A vida é como é, e, mesmo que tenhamos um forte “wishfull thinking”, a realidade irá, mais tarde ou mais cedo, bater-nos à porta, para nos tirar o sorriso de “dreamer!”
Necessitamos de uma esperança de felicidade no futuro, principalmente quando vivemos enleados em problemas que não dependem de factores que controlamos, e esquecemo-nos que muito dessa “felicidade” está dentro da nossa cabeça e que seria mais fácil se reduzíssemos aos desejos.

De qualquer modo, sendo eles muitos ou poucos, a felicidade está em superar os desafios que aceitamos, embora frequentes vezes sejamos levados desejar o que nada tem a ver connosco, para, no fim, sermos vítimas deles, que não é um nem dois que morre jovem ao volante de um bólide topo da gama, nem na viajem de sonho aos confins do mundo ou até, que casa com a mulher mais vistosa da terra, para o atormentar o resto da vida.

O ambiente que queremos construir obriga a responder a afirmações dentro do grupo, e o “grupo” não é tão “livre” nas escolhas como pode parecer aos menos atentos. Há uma montanha de pressões a orientar os seus desejos, desde a publicidade mais inócua, às mensagens veiculadas através das escolas e das instituições, que visam direcionar a “populaça”, para o que interessa às elites que condicionam as políticas dos governos. A “fabricação de necessidades” e a “engenharia do consentimento”, são as novas artes da Indústria das Relações Públicas, para moldar opiniões, atitudes e percepções, de modo a que os cidadãos se coloquem no lugar de “espectador não participante”, e  “a minoria inteligente se proteja do ruído da carneirada desnorteada e dos intrusos ignorantes e metediços”.

Eram estes pensamentos que estavam por detrás da aceitação de Hipólito, para ir a Massada.
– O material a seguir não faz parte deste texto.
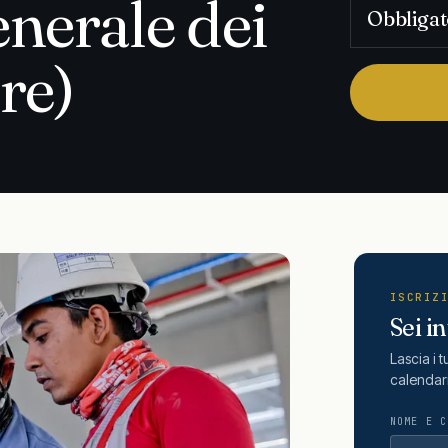
nerale dei
Obbligat
re)
ISCRIZ
Sei i
Lascia i 
calendar
NOME E C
Aquela reunião soava-lhe a movimento com pretensões a tomar conta do futuro da maior parte da população do mundo. Tentara acertar-se com a História Contemporânea. Lera o Kissinger e o Chomsky, para ter a noção dos opostos e mais umas coisas dentro das políticas de saúde para o caso de alguém aproveitar a sua condição de médico de um país periférico com um Sistema Nacional de Saúde, para lhe fazer perguntas.

A complexidade da natureza humana sempre o surpreendera. Tivera um circulo de relacionamentos com quem tivera complacência, até se espantar com a trafulhice de que muitos eram capazes a troco de uns míseros euros ou por uma pequena vantagem. Tentava manter os amigos mais antigos e alguns jovens que ainda resistem àquelas tentações que resolvem dois problemas e criam dez!
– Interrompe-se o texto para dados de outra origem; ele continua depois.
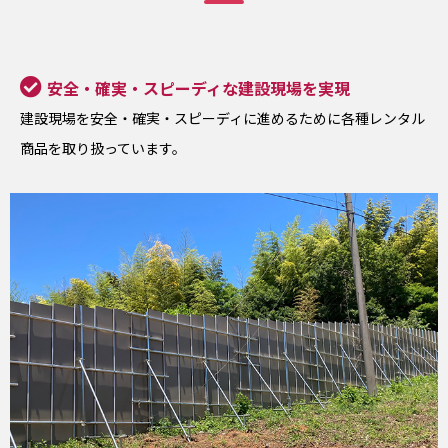
安全・確実・スピーディな建設現場を実現
建設現場を安全・確実・スピーディに進めるために各種レンタル
商品を取り扱っています。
A velha máxima de que o homem faz todo o mal que pode e todo o bem a que é obrigado, era uma das suas preferidas. Fazia o seu trabalho com a sensação de que podia alterar o estar de uma meia dúzia de pessoas, mas perdera qualquer veleidade de fazer filosofia sobre o que quer que fosse, para além disso.

Admirava a ousadia dos visionários que se dispunham a orientar as massas para amanhãs cantantes, ignorando as consequências a curto, médio e longo prazo das suas soluções, e mantinha a opção de defender a diversidade organizacional e não uma única via como o fazem os “grandes líderes”!
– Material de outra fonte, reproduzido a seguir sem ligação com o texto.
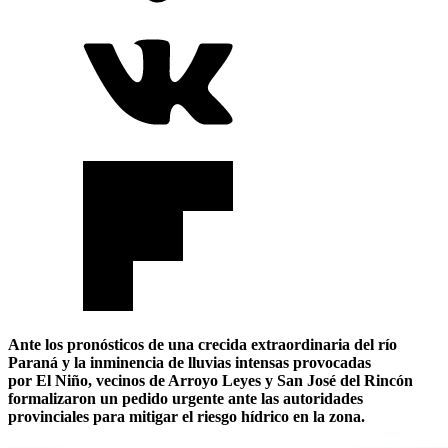
Ante los pronósticos de una crecida extraordinaria del río
Paraná y la inminencia de lluvias intensas provocadas
por El Niño, vecinos de Arroyo Leyes y San José del Rincón
formalizaron un pedido urgente ante las autoridades
provinciales para mitigar el riesgo hídrico en la zona.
Lembrava o mal que a ignorância pode causar, e fazia analogias com as salamandras, um bichinho que até há bem poucos anos, não tinha qualquer importância para a Humanidade, mas que por se ter descoberto a sua capacidade em regenerar, na totalidade, os membros, estava a ser alvo de estudo para tentar entender como obter iguais resultados no homem.

Quanto fica por desvendar, no que desaparece?

Os radicalismos, mesmo que tenham a melhor das intenções, são exterminadores e limitam as opções ao conhecimento e esse, era o seu verdadeiro Deus.